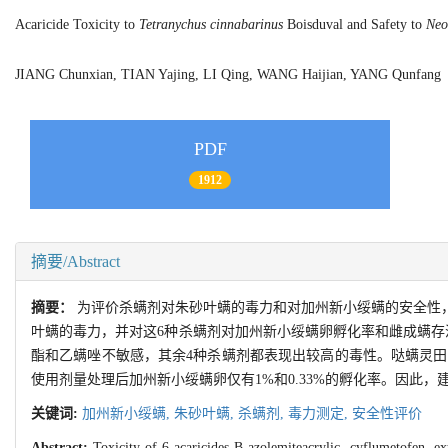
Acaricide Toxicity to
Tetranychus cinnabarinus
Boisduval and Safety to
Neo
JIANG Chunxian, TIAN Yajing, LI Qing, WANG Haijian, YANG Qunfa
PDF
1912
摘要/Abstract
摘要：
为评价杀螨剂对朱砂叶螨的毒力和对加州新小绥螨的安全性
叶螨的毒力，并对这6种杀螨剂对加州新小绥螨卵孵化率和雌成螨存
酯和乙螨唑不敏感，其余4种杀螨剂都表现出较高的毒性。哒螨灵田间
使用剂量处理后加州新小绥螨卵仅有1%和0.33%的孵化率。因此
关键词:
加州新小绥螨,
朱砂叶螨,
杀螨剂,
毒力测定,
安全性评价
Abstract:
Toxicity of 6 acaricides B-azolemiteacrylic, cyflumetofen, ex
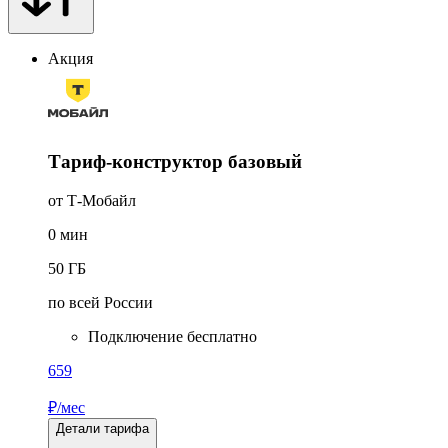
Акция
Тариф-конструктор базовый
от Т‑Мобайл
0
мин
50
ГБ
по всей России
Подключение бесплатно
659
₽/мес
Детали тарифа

...

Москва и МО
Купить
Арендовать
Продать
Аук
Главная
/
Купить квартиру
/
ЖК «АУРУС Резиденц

--

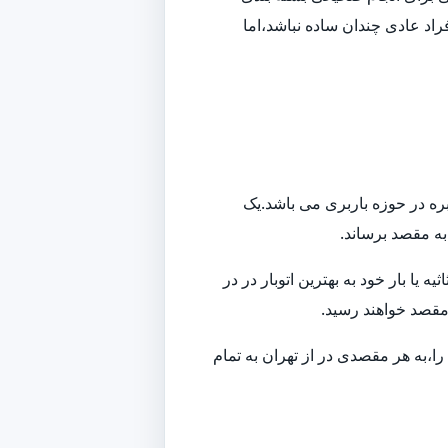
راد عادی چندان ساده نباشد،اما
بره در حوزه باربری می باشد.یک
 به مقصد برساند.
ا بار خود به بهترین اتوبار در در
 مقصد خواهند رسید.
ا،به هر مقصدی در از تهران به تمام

**EXERCISE INSTRUCTIONS:** Among the records above, locate the line containing "Acaricide Toxicity to" and the line containing "Детали тарифа", then transcribe exactly the lines starting at the first and ending at the second, with no pictures.

**PROBLEM SOLUTION:**
Acaricide Toxicity to
Tetranychus cinnabarinus
Boisduval and Safety to
Neo
JIANG Chunxian, TIAN Yajing, LI Qing, WANG Haijian, YANG Qunfa
PDF
1912
摘要/Abstract
摘要：
为评价杀螨剂对朱砂叶螨的毒力和对加州新小绥螨的安全性
叶螨的毒力，并对这6种杀螨剂对加州新小绥螨卵孵化率和雌成螨存
酯和乙螨唑不敏感，其余4种杀螨剂都表现出较高的毒性。哒螨灵田间
使用剂量处理后加州新小绥螨卵仅有1%和0.33%的孵化率。因此
关键词:
加州新小绥螨,
朱砂叶螨,
杀螨剂,
毒力测定,
安全性评价
Abstract:
Toxicity of 6 acaricides B-azolemiteacrylic, cyflumetofen, ex
Акция
Тариф-конструктор базовый
от Т‑Мобайл
0
мин
50
ГБ
по всей России
Подключение бесплатно
659
₽/мес
Детали тарифа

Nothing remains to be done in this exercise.